Dissidência
Eu odeio o ícone!
Isso mesmo, o ícone
Esse avô lendo um jornal fedido ao som de Bach
Só pelo ato de se ler um jornal fedido ouvindo Bach
Que usa suspensórios, porque não há o 'não-usar-suspensórios'
Nem pode haver
Eu odeio o ícone!
Esse mesmo, que você odeia
Mas odeia porque lhe parece devido odiar
Olhe para trás, e me diga onde o ícone
Como medalha de soldado
Mais espetou do que honrou
Odeia porque odiar o ícone é confortável
Mas é confortável porque é ícone
Velho culto!
Você é ícone!
E eu te odeio
Porque você me machuca
E por nada mais
E te amo quando me afaga
Te odeio se me apedreja
Não te beijo se me escarra
Te machuco? Me despreza?
Mas me despreza porque te machuco?
Não passou a dor?

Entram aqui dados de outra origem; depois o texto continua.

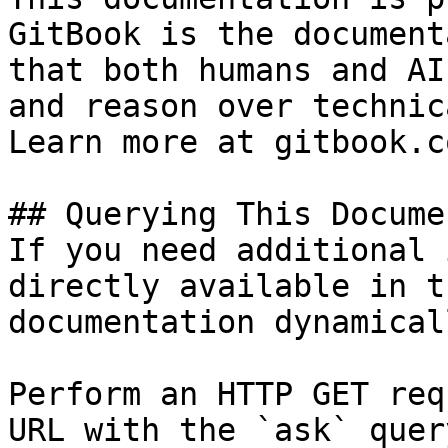
GitBook is the document
that both humans and AI
and reason over technic
Learn more at gitbook.co
## Querying This Docume
If you need additional 
directly available in t
documentation dynamical
Perform an HTTP GET req
URL with the `ask` quer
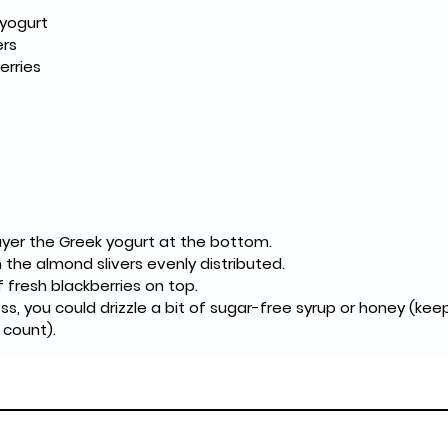
 yogurt
ers
erries
 layer the Greek yogurt at the bottom.
 the almond slivers evenly distributed.
of fresh blackberries on top.
, you could drizzle a bit of sugar-free syrup or honey (kee
 count).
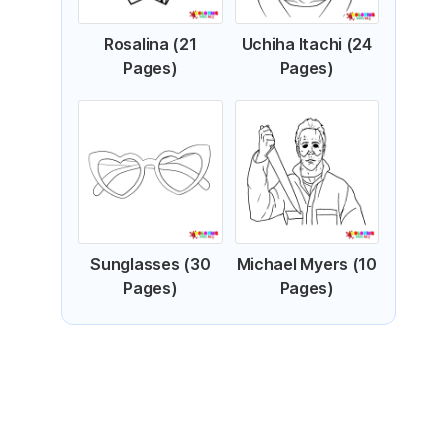
Rosalina (21
Uchiha Itachi (24
Pages)
Pages)
Sunglasses (30
Michael Myers (10
Pages)
Pages)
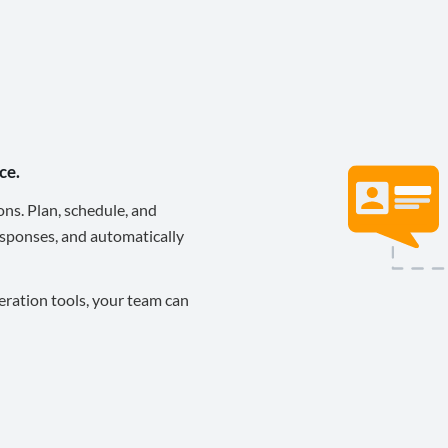
ce.
ons. Plan, schedule, and
sponses, and automatically
eration tools, your team can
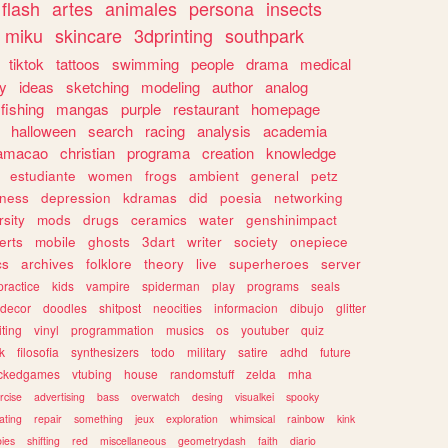
flash
artes
animales
persona
insects
miku
skincare
3dprinting
southpark
tiktok
tattoos
swimming
people
drama
medical
gy
ideas
sketching
modeling
author
analog
fishing
mangas
purple
restaurant
homepage
halloween
search
racing
analysis
academia
ramacao
christian
programa
creation
knowledge
estudiante
women
frogs
ambient
general
petz
lness
depression
kdramas
did
poesia
networking
rsity
mods
drugs
ceramics
water
genshinimpact
erts
mobile
ghosts
3dart
writer
society
onepiece
cs
archives
folklore
theory
live
superheroes
server
practice
kids
vampire
spiderman
play
programs
seals
decor
doodles
shitpost
neocities
informacion
dibujo
glitter
iting
vinyl
programmation
musics
os
youtuber
quiz
k
filosofia
synthesizers
todo
military
satire
adhd
future
ckedgames
vtubing
house
randomstuff
zelda
mha
rcise
advertising
bass
overwatch
desing
visualkei
spooky
ating
repair
something
jeux
exploration
whimsical
rainbow
kink
ies
shifting
red
miscellaneous
geometrydash
faith
diario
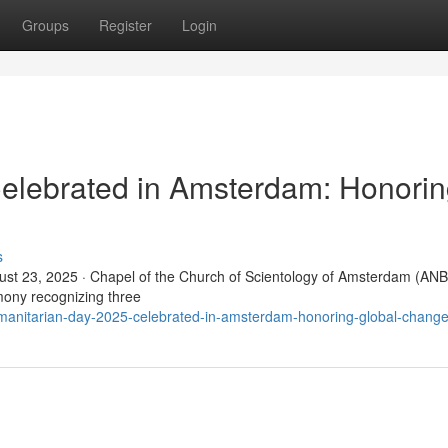
Groups
Register
Login
elebrated in Amsterdam: Honori
s
t 23, 2025 · Chapel of the Church of Scientology of Amsterdam (ANB
ony recognizing three
manitarian-day-2025-celebrated-in-amsterdam-honoring-global-chang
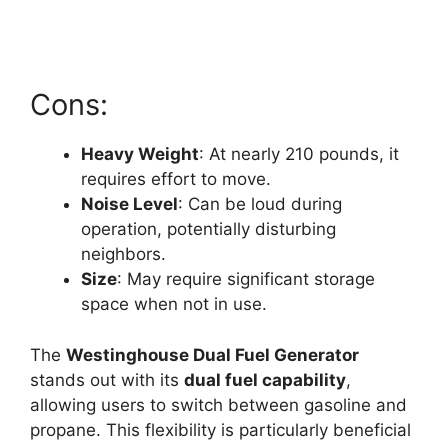
Cons:
Heavy Weight
: At nearly 210 pounds, it
requires effort to move.
Noise Level
: Can be loud during
operation, potentially disturbing
neighbors.
Size
: May require significant storage
space when not in use.
The
Westinghouse Dual Fuel Generator
stands out with its
dual fuel capability
,
allowing users to switch between gasoline and
propane. This flexibility is particularly beneficial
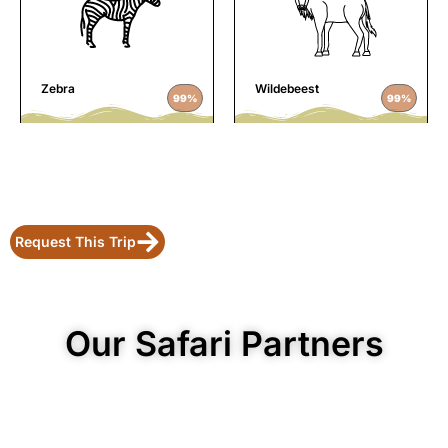
Zebra
Wildebeest
99%
99%
Request This Trip
Our Safari Partners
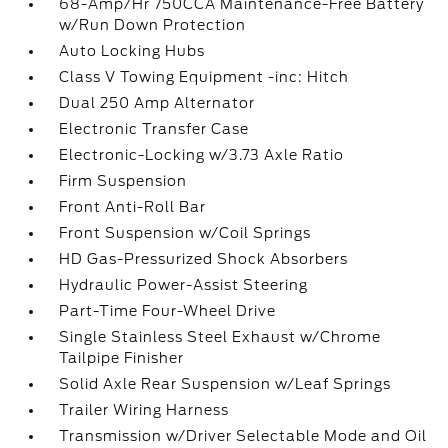
68-Amp/Hr 750CCA Maintenance-Free Battery
w/Run Down Protection
Auto Locking Hubs
Class V Towing Equipment -inc: Hitch
Dual 250 Amp Alternator
Electronic Transfer Case
Electronic-Locking w/3.73 Axle Ratio
Firm Suspension
Front Anti-Roll Bar
Front Suspension w/Coil Springs
HD Gas-Pressurized Shock Absorbers
Hydraulic Power-Assist Steering
Part-Time Four-Wheel Drive
Single Stainless Steel Exhaust w/Chrome
Tailpipe Finisher
Solid Axle Rear Suspension w/Leaf Springs
Trailer Wiring Harness
Transmission w/Driver Selectable Mode and Oil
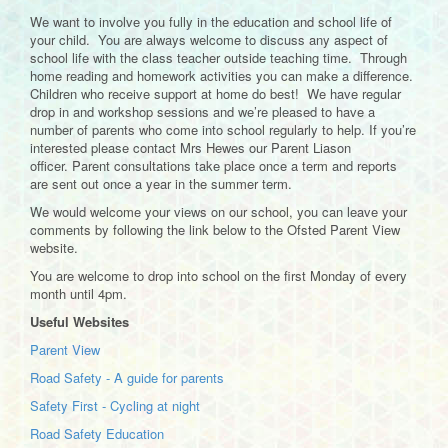
We want to involve you fully in the education and school life of
your child. You are always welcome to discuss any aspect of
school life with the class teacher outside teaching time. Through
home reading and homework activities you can make a difference.
Children who receive support at home do best! We have regular
drop in and workshop sessions and we’re pleased to have a
number of parents who come into school regularly to help. If you’re
interested please contact Mrs Hewes our Parent Liason
officer. Parent consultations take place once a term and reports
are sent out once a year in the summer term.
We would welcome your views on our school, you can leave your
comments by following the link below to the Ofsted Parent View
website.
You are welcome to drop into school on the first Monday of every
month until 4pm.
Useful Websites
Parent View
Road Safety - A guide for parents
Safety First - Cycling at night
Road Safety Education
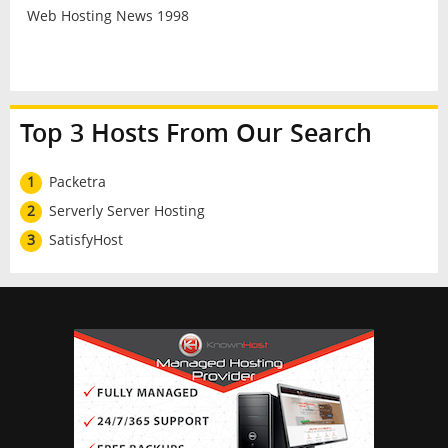
Web Hosting News 1998
Top 3 Hosts From Our Search
1
Packetra
2
Serverly Server Hosting
3
SatisfyHost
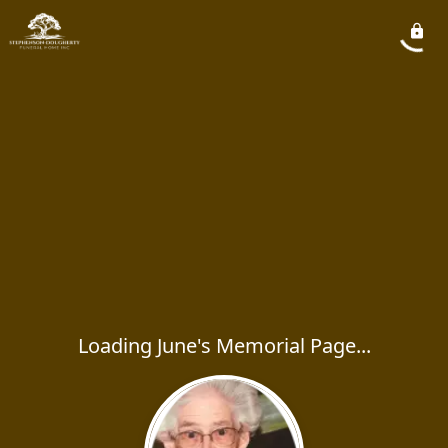
Loading June's Memorial Page...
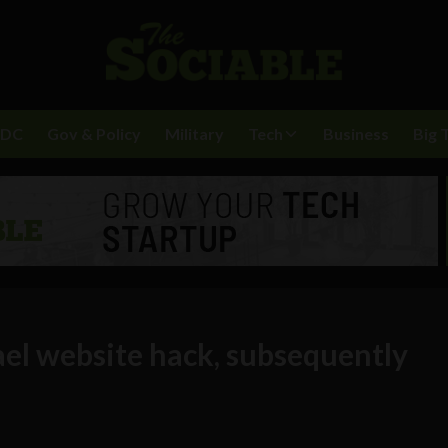
BDC
Gov & Policy
Military
Tech
Business
Big 
ael website hack, subsequently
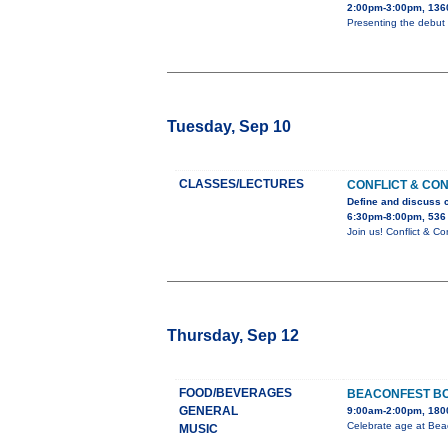
2:00pm-3:00pm, 136
Presenting the debut 
Tuesday, Sep 10
CLASSES/LECTURES
CONFLICT & CO
Define and discuss c
6:30pm-8:00pm, 536
Join us! Conflict & 
Thursday, Sep 12
FOOD/BEVERAGES
BEACONFEST BO
GENERAL
9:00am-2:00pm, 1800
Celebrate age at Bea
MUSIC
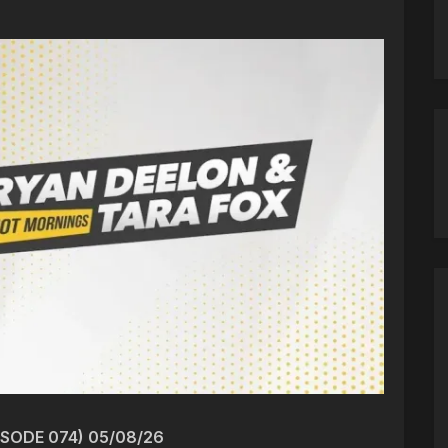
ISODE 074) 05/08/26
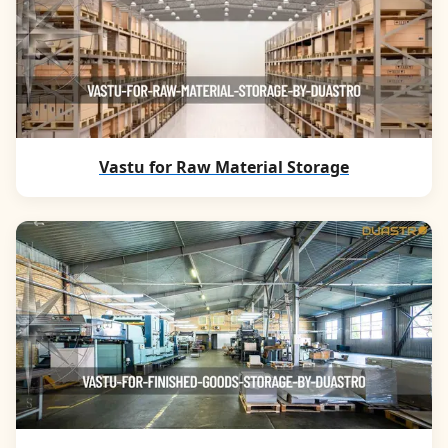
Vastu for Raw Material Storage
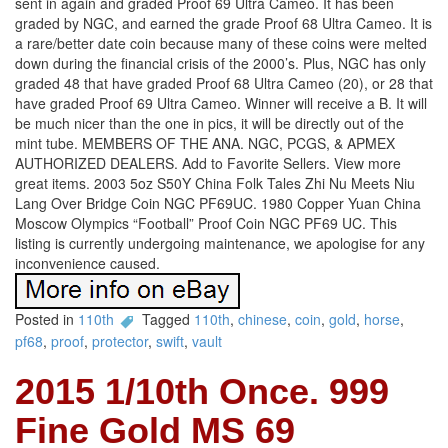
sent in again and graded Proof 69 Ultra Cameo. It has been
graded by NGC, and earned the grade Proof 68 Ultra Cameo. It is
a rare/better date coin because many of these coins were melted
down during the financial crisis of the 2000’s. Plus, NGC has only
graded 48 that have graded Proof 68 Ultra Cameo (20), or 28 that
have graded Proof 69 Ultra Cameo. Winner will receive a B. It will
be much nicer than the one in pics, it will be directly out of the
mint tube. MEMBERS OF THE ANA. NGC, PCGS, & APMEX
AUTHORIZED DEALERS. Add to Favorite Sellers. View more
great items. 2003 5oz S50Y China Folk Tales Zhi Nu Meets Niu
Lang Over Bridge Coin NGC PF69UC. 1980 Copper Yuan China
Moscow Olympics “Football” Proof Coin NGC PF69 UC. This
listing is currently undergoing maintenance, we apologise for any
inconvenience caused.
Posted in
110th
Tagged
110th
,
chinese
,
coin
,
gold
,
horse
,
pf68
,
proof
,
protector
,
swift
,
vault
2015 1/10th Once. 999
Fine Gold MS 69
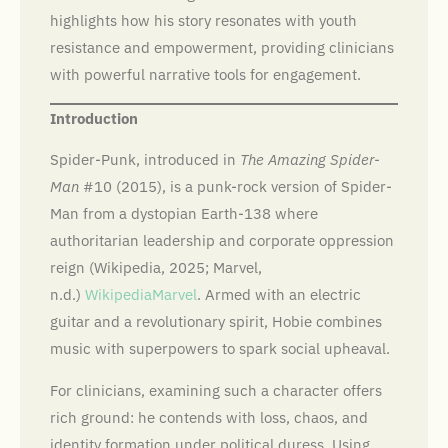
highlights how his story resonates with youth
resistance and empowerment, providing clinicians
with powerful narrative tools for engagement.
Introduction
Spider-Punk, introduced in
The Amazing Spider-
Man
#10 (2015), is a punk-rock version of Spider-
Man from a dystopian Earth-138 where
authoritarian leadership and corporate oppression
reign (Wikipedia, 2025; Marvel,
n.d.)
Wikipedia
Marvel
. Armed with an electric
guitar and a revolutionary spirit, Hobie combines
music with superpowers to spark social upheaval.
For clinicians, examining such a character offers
rich ground: he contends with loss, chaos, and
identity formation under political duress. Using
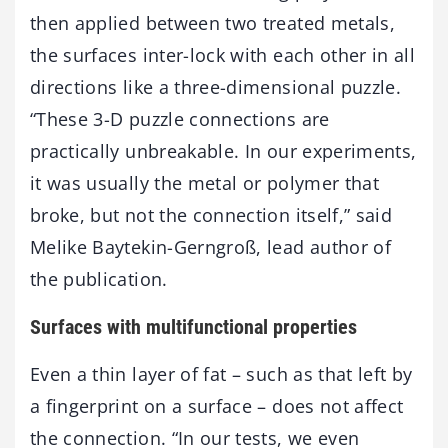
then applied between two treated metals,
the surfaces inter-lock with each other in all
directions like a three-dimensional puzzle.
“These 3-D puzzle connections are
practically unbreakable. In our experiments,
it was usually the metal or polymer that
broke, but not the connection itself,” said
Melike Baytekin-Gerngroß, lead author of
the publication.
Surfaces with multifunctional properties
Even a thin layer of fat – such as that left by
a fingerprint on a surface – does not affect
the connection. “In our tests, we even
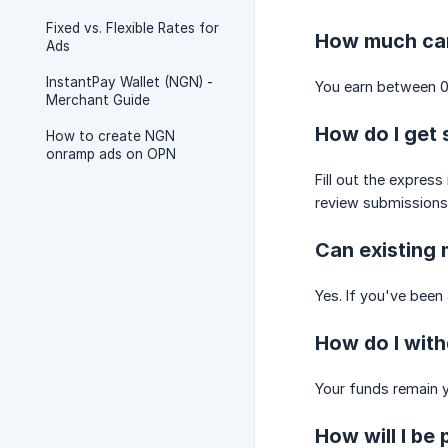
Fixed vs. Flexible Rates for
How much can
Ads
InstantPay Wallet (NGN) -
You earn between 0
Merchant Guide
How do I get 
How to create NGN
onramp ads on OPN
Fill out the expres
review submissions 
Can existing 
Yes. If you've been
How do I wit
Your funds remain y
How will I be 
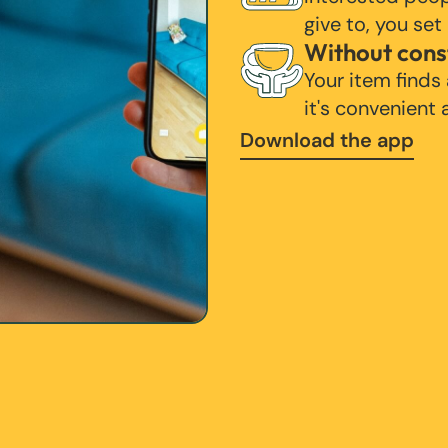
give to, you set
Without cons
Your item finds
it's convenient
Download the app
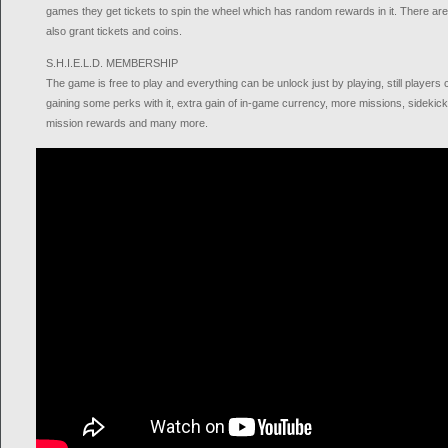
games they get tickets to spin the wheel which has random rewards in it. There are 
also grant tickets and coins.
S.H.I.E.L.D. MEMBERSHIP
The game is free to play and everything can be unlock just by playing, still pla
gaining some perks with it, extra gain of in-game currency, more missions, sidekic
mission rewards and many more.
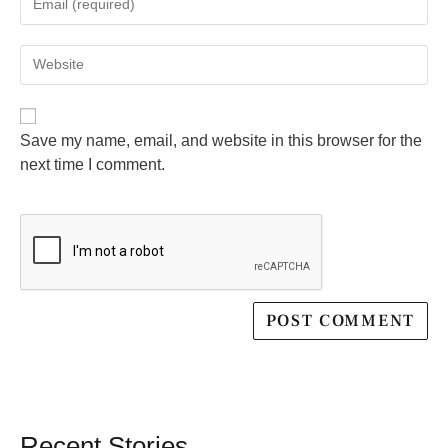
Save my name, email, and website in this browser for the
next time I comment.
Recent Stories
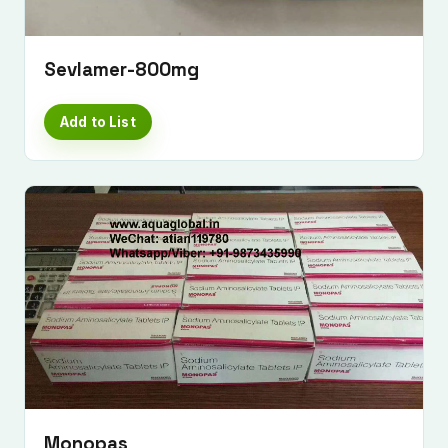
Sevlamer-800mg
Add to List
Monopas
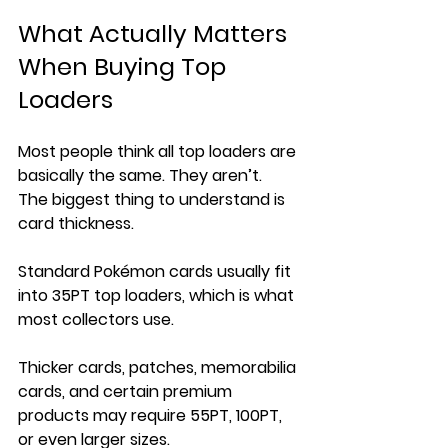
What Actually Matters 
When Buying Top 
Loaders
Most people think all top loaders are 
basically the same. They aren’t.
The biggest thing to understand is 
card thickness.
Standard Pokémon cards usually fit 
into 35PT top loaders, which is what 
most collectors use. 
Thicker cards, patches, memorabilia 
cards, and certain premium 
products may require 55PT, 100PT, 
or even larger sizes.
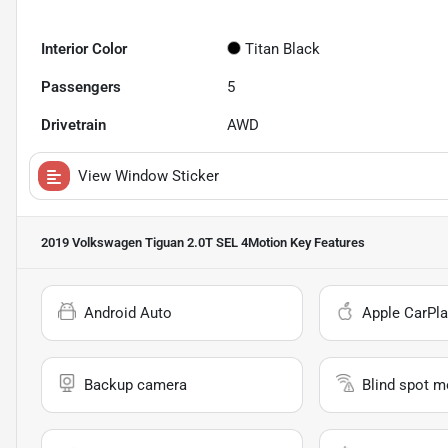
Interior Color
Titan Black
Passengers
5
Drivetrain
AWD
View Window Sticker
2019 Volkswagen Tiguan 2.0T SEL 4Motion
Key Features
Android Auto
Apple CarPla
Backup camera
Blind spot m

O que ficou?
Só um velho lendo jornal de suspensórios
Não porque machuca, mas porque machucou
Não digo, me perdoasse
Não digo, me entendesse
Digo que fique com quem lhe faz bem
Porque fazer bem é bom
E se faz mal
Espera o mal passar
E volta com um escudo
Não com uma espada
Que o velho agora bate em seus netos
Porque está sozinho
E eu, como o ícone, no outro canto
Por inveja, só me deixou
Novamente com aquela saudade de saudade
Icônica, para dizer muito
A linha do ícone
Só não parece arbitrária
Porque é fixa
Mas é móvel, e arbitrária
É só viscosa, e mãe do sentido
Enquanto minhas pernas doem
E como explicar que não é o andar
São os suspensórios
Cheiro mal, não é o banho
É o jornal
Fico surdo, não é Beethoven
É Bach
Eu odeio o ícone!
Porque o ícone me machuca
E o ícone me odeia
Sem porque, porque porque o machuca
Odeia todos, porque, para ele, amar é uma conjectura
Mas se sentir confortável... Ah! O conforto!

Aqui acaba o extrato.